Leseempfehlungen für Bücher mit Realitätsbezug
In der Stadtbibliothek stellten Mitarbeiterinnen des Buchladens ihre Leseempfehlungen für Weihnachten vor.
Von Stefanie Seiler-Runge
Eppelheim. Seit Christine Beil als Inhaberin des Eppelheimer Buchladens 2017 das Geschäft übernommen hat, werden jedes Jahr zur Weihnachtszeit Bücher vorgestellt und empfohlen. Christine Beil und ihr Team arbeiten hierfür mit der Stadtbibliothek Eppelheim zusammen. So auch in diesem Jahr wieder. Die vorbereiteten Plätze sind vollständig besetzt. Rund 40 Besucherinnen und Besucher sind gespannt auf die Empfehlungen des Teams. Denn was gibt es Besseres als Bücher von Fachleuten des Metiers in entspannter Atmosphäre vorgestellt und empfohlen zu bekommen?

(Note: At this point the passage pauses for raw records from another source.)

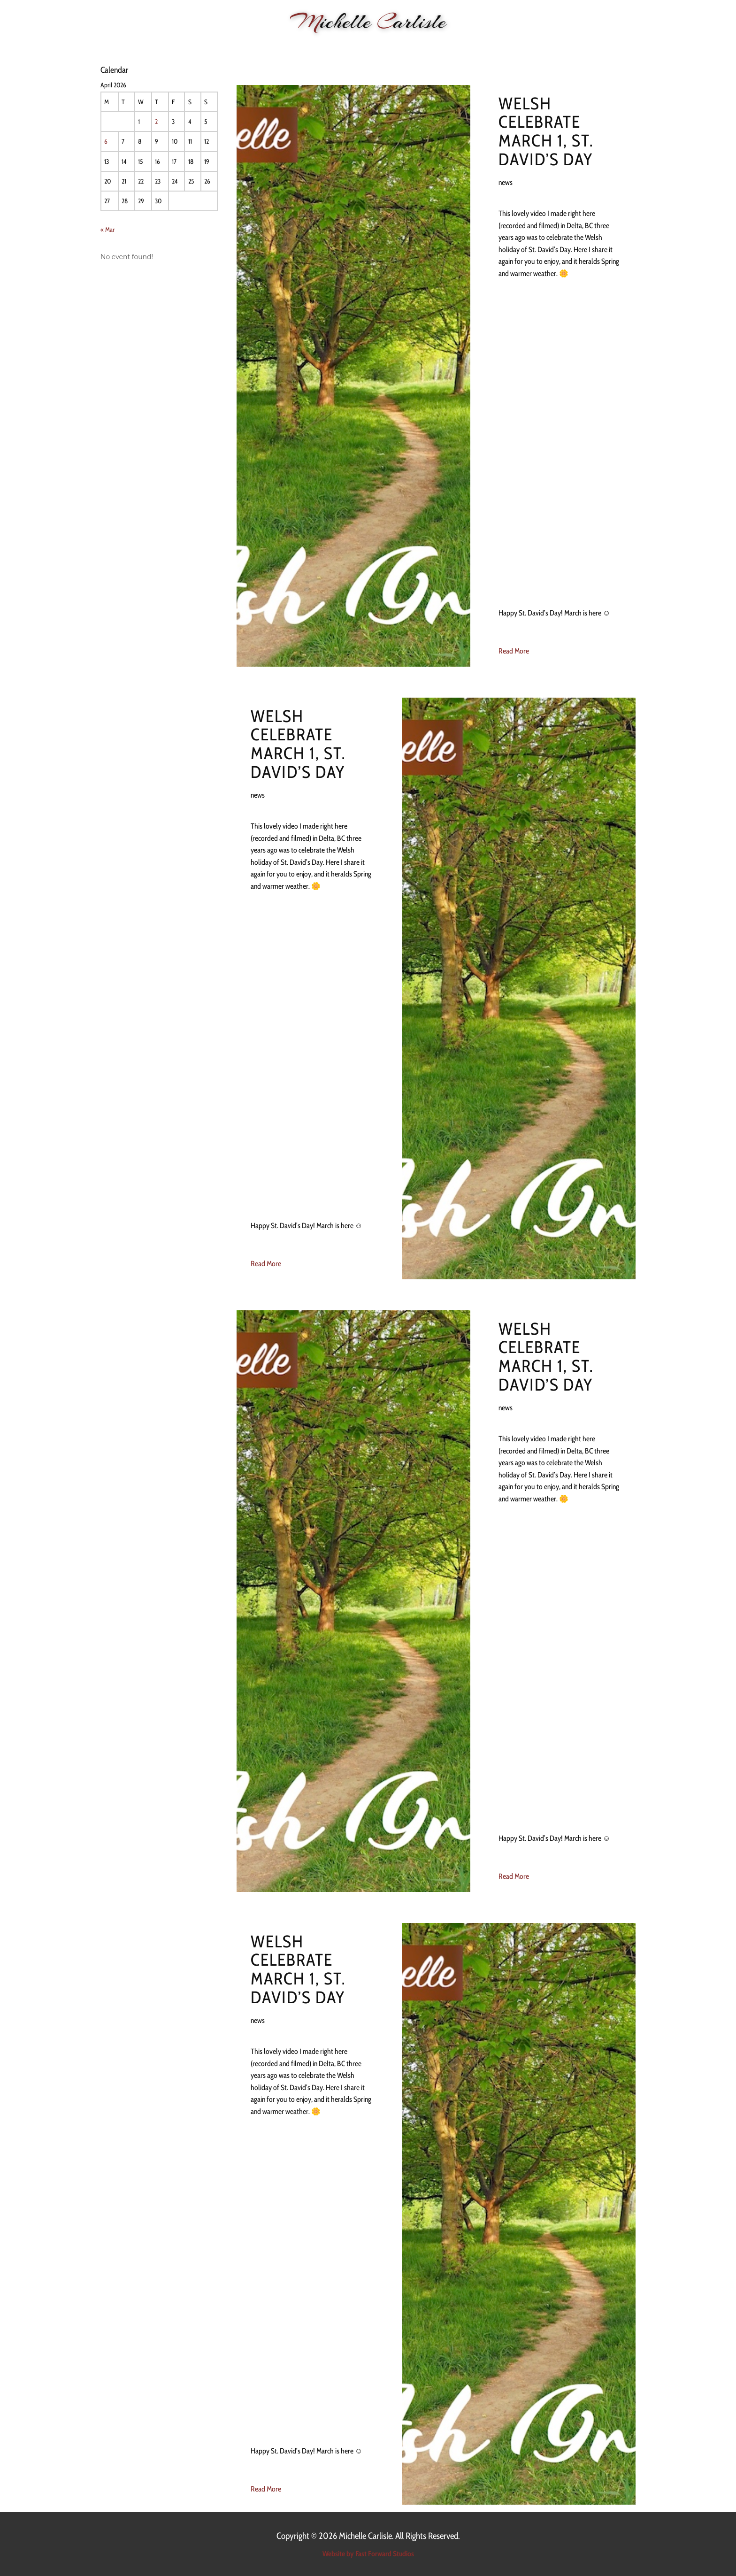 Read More (513, 650)
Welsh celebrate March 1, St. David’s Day (545, 131)
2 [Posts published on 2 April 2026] (156, 121)
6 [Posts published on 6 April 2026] (105, 141)
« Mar (107, 229)
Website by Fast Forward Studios (368, 2553)
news (505, 182) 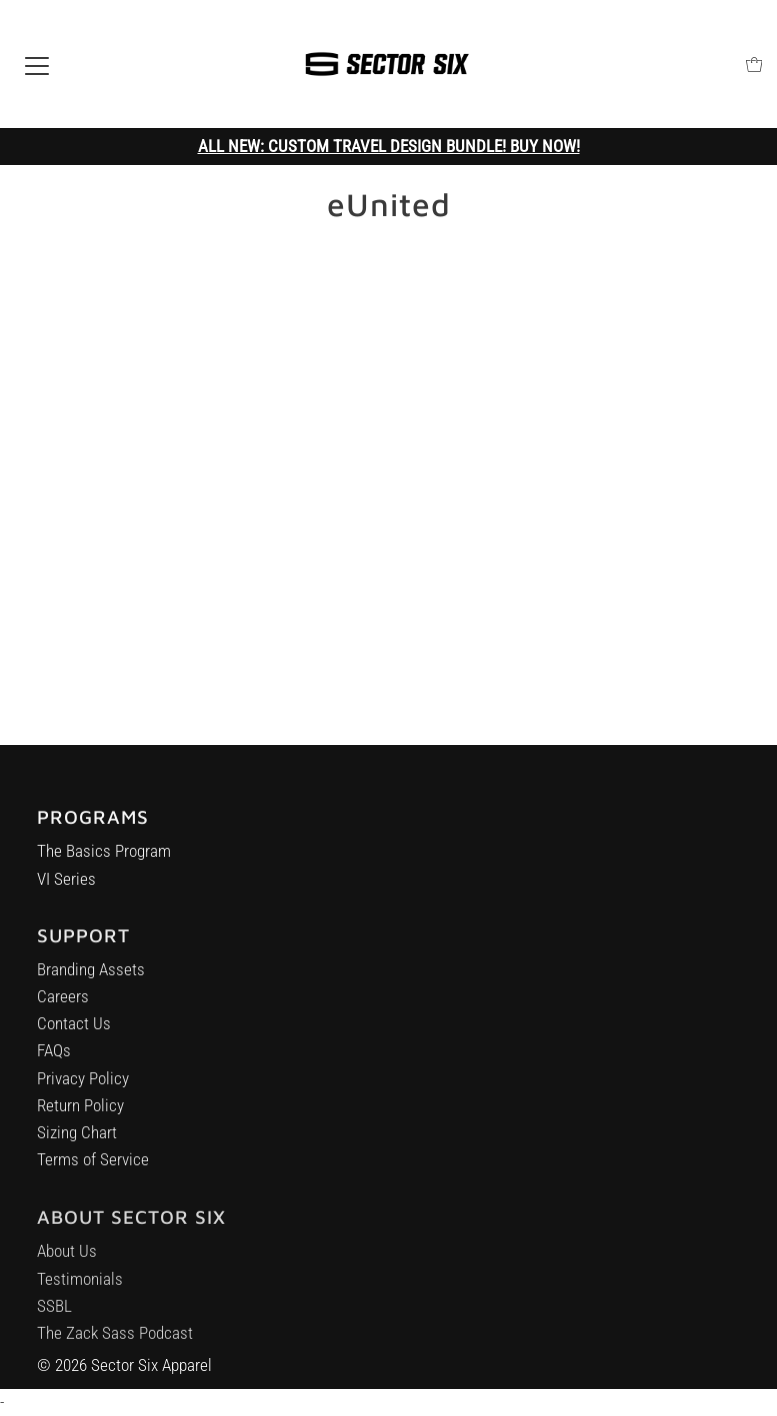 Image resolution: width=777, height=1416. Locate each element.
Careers (63, 1003)
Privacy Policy (83, 1084)
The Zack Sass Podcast (115, 1343)
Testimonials (80, 1289)
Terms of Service (93, 1166)
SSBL (54, 1316)
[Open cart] (754, 64)
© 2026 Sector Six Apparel (124, 1365)
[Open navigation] (37, 64)
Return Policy (80, 1112)
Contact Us (74, 1030)
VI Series (66, 882)
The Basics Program (104, 855)
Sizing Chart (77, 1139)
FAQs (54, 1057)
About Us (67, 1261)
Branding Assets (91, 976) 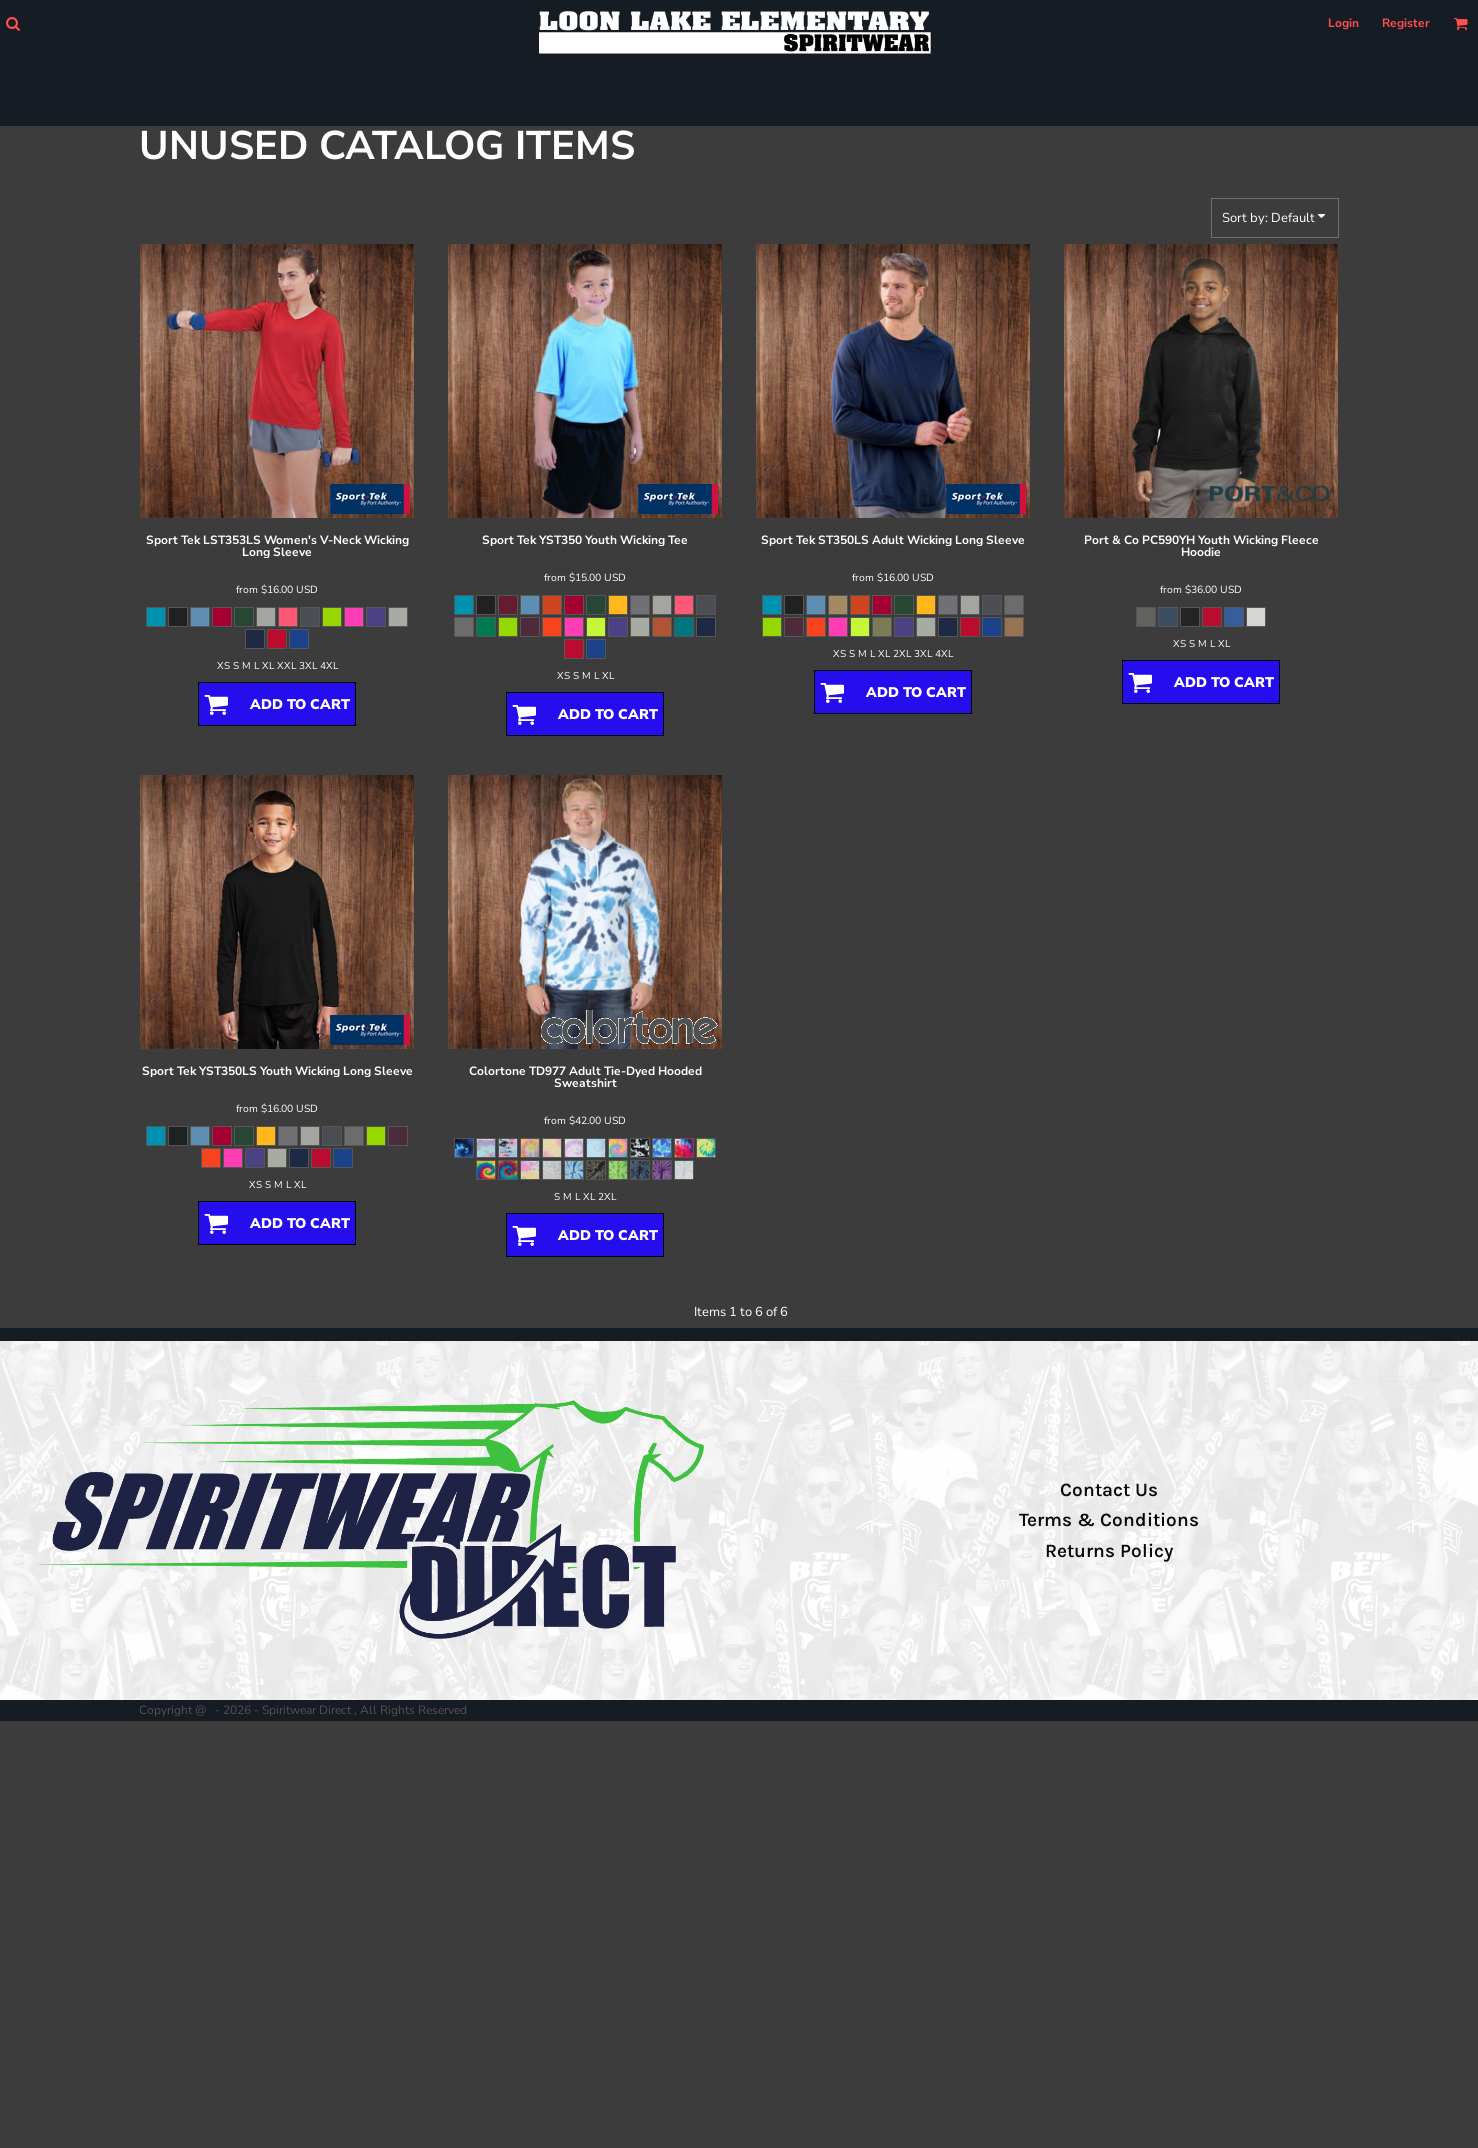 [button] (12, 23)
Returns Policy (1109, 1551)
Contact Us (1109, 1490)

Elisabeth Klett, Leiterin der Stadtbibliothek, begrüßt die Gäste herzlich und sagt: "Glühwein, Wasser und alkoholfreier Punsch stehen bereit. Auch bei den vorbereiteten weihnachtlichen Knabbereien auf den Tischen darf zugegriffen werden."
"Dieses Jahr wird wieder eine bunte Mischung aus unterschiedlichen Genres vorgestellt, wobei weniger Krimis dabei sind, dafür mehr Fantasy und Historisches. Aber durchaus auch Bücher, die konkret mit unserer Realität zu tun haben", meint Buchladenbesitzerin Christine Beil bei ihrer Begrüßung. Auf den Plätzen finden die Besucherinnen und Besucher eine Liste mit allen Büchern, die vorgestellt werden – mit kurzen Texten zum Inhalt und einen Kuli für Notizen.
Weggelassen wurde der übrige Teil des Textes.